By Sarah Shandl
There are bats living in the trees along the street where I live. No other streets; just mine. I wonder what it is about these trees that make these bats want to call it home. This is just one of the many curiosities running through my mind these days.
Three weeks ago I hopped on a flight to spend two months working remotely in Latin America. The first stop, Medellin, Colombia. I have always loved travel, but need to feel as though it serves a purpose. I want to see the world and experience new countries and cultures and people, but never want to put my life on ‘hold’ to do it.
That’s why the concept of working remotely had so much appeal to me.

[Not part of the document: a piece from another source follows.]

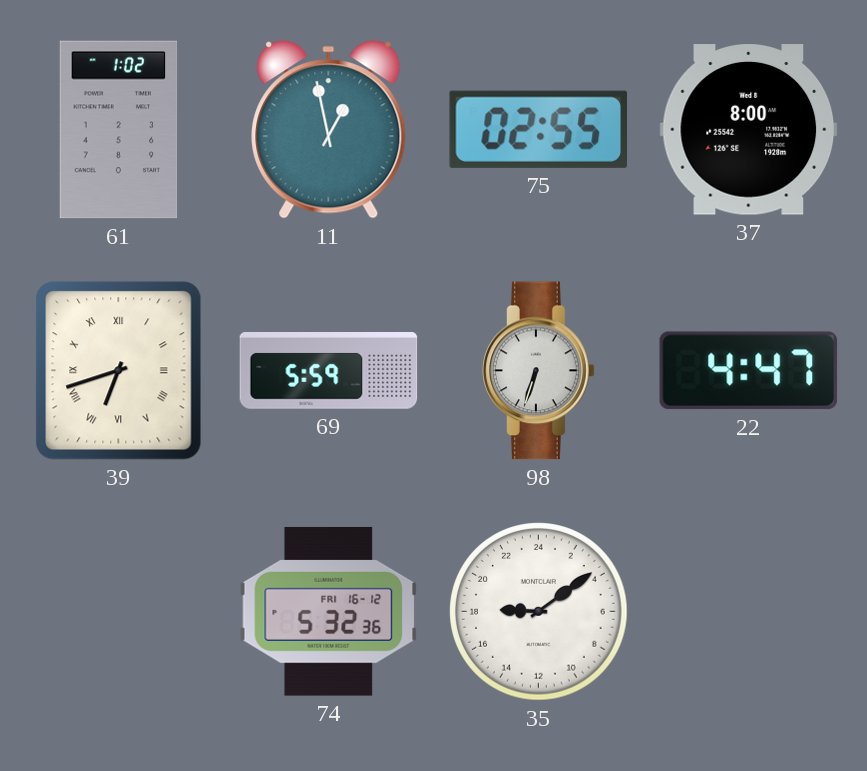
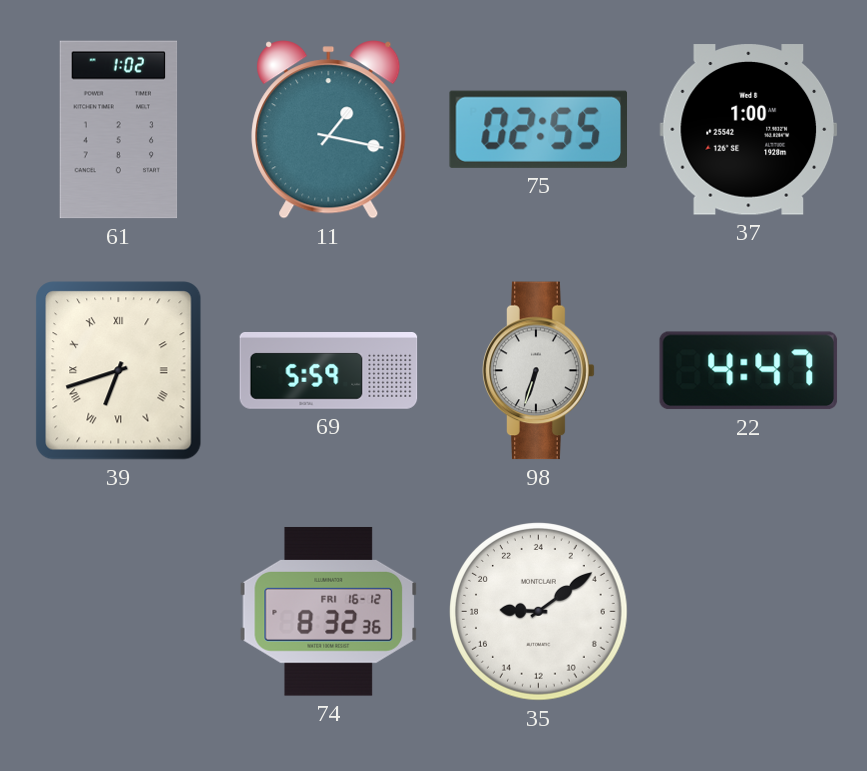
11: 12:58 -> 1:17
37: 8:00 -> 1:00
74: 5:32 -> 8:32
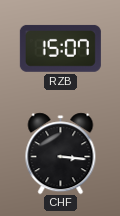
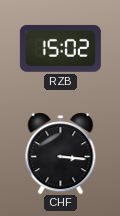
RZB: 15:07 -> 15:02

Essentially remote work means…I’m doing the same work as I would be at my office or coffee shop back home, but in another city. Emails. Deadlines. Meetings via Skype. All the same, just different views.
For the Colombia stretch I’ve joined Unsettled, a co-working retreat that gathers people from around the globe to live and work together for 30 days at a time in various cities. It’s been beyond fantastic.
We have 22 motivated individuals who are looking for personal and professional growth. We have all types of jobs among the group, there are side hustle projects that we support each other on, but we also know how to unplug by grabbing dinner and drinks together, exploring new neighborhoods or “comunas,” or taking a weekend trip to Jardin in Colombia’s countryside.
I’ve found a temporary family, a tribe, a community of adventure-seekers looking to live life a little less ordinarily.
When I started looking into working remotely abroad, Medellin, Colombia was not at the top of my travel list. I’ll admit, I didn’t research much about the city until the day before I left (read: procrastination from packing). I’d never seen Narcos, but to anyone I mentioned “Medellin” to which I got a worried response.
Medellin is beautiful. The people. The views. The food. The palpable feeling of potential and change in the air.
I’m glad I didn’t arrive with a preconceived notion of what I thought this place would be like. Yes, there is still tension, still a need to be cautious, but there's so much more once you begin to understand this city.
I spent a morning at Museo Casa de la Memoria, soaking in the deep conflict that has affected every Colombian. Everyone has a personal tie to the conflict. Colombian history is complex, violent, and fascinating, particularly given the current political landscape. I feel the weight of where everyone has been just as much as the inspiration of where they are headed.
But this city, this country, it’s so much more than its past. I’ve had the opportunity to hear first-hand from change agents invested in the idea of innovation in this city, both in the private and public sectors. There is hope that can be seen. There is a pride the locals wear. There are unmined gems waiting for anyone willing to dig past what they think they know of Medellin.
I love this city. For what it is. For what it is becoming. For the people who I am sharing it with.
There’s a colony of bats living on my street, and I’m not sure why. For them it’s home. I may not have the answer to what led me to Medellin, but it’s home for me as well.